Purpose
To indicate that the job is a MapReduce job, and to define a MapReduce data flow between two tasks.
Format
/MAPREDUCE | [flow_definition] |
where
flow_definition | = | FLOW task1 task2 |
Arguments
task1 | the pathname or alias of the first task in the MapReduce flow. |
task2 | the pathname or alias of the second task in the MapReduce flow. |
Location
The option may appear anywhere in the job definition.
Notes
When /MAPREDUCE is specified with no argument, the job is set as a map-only job when running on Hadoop.
When /MAPREDUCE is specified with the FLOW argument, a MapReduce data flow is established automatically between the two tasks at run-time. The MapReduce data flow is established by matching the fully qualified names of an eligible target of the first task with an eligible source of the second task. An eligible source or target is data that is either piped or is a non-lookup file. A MapReduce data flow splits the job between the map side and the reduce side when running on Hadoop.
If a MapReduce data flow can not be created or if either of the tasks specified in the MapReduce flow definition is a custom task, the HMRFLCNC error message is generated.
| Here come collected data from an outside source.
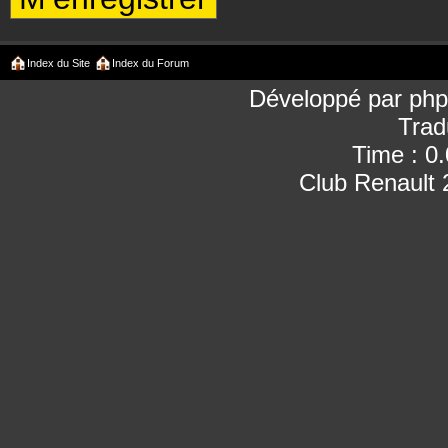
Index du Site
Index du Forum
Développé par
ph
Trad
Time : 0
Club Renault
If more than one possible MapReduce data flow exists, an error message is generated. Consider, for example, the following scenario where task1 has two file outputs and task2 has two file inputs and either flow can be converted to a MapReduce flow:
Example
/MAPREDUCE
/MAPREDUCE FLOW task1 task2
When exactly one data flow exists between the two tasks that can be a MapReduce flow, the MapReduce flow is automatically established between the tasks at run-time.